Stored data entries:
↓↓↓

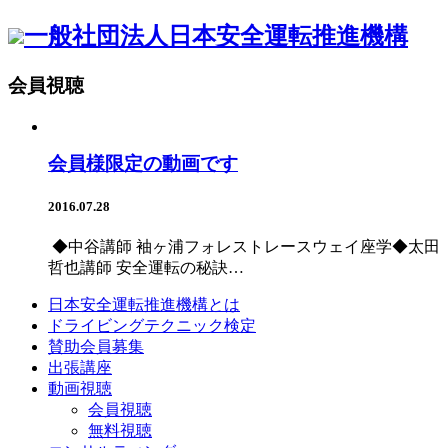
一般社団法人
日本安全運転推進機構
会員視聴
会員様限定の動画です
2016.07.28
◆中谷講師 袖ヶ浦フォレストレースウェイ座学◆太田
哲也講師 安全運転の秘訣…
日本安全運転推進機構とは
ドライビングテクニック検定
賛助会員募集
出張講座
動画視聴
会員視聴
無料視聴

↑↑↑

▶ _What you have to do_: All the records need to be printed again exactly as written, though without their pictures.

▶ _Result of the exercise_:
一般社団法人
日本安全運転推進機構
会員視聴
会員様限定の動画です
2016.07.28
◆中谷講師 袖ヶ浦フォレストレースウェイ座学◆太田
哲也講師 安全運転の秘訣…
日本安全運転推進機構とは
ドライビングテクニック検定
賛助会員募集
出張講座
動画視聴
会員視聴
無料視聴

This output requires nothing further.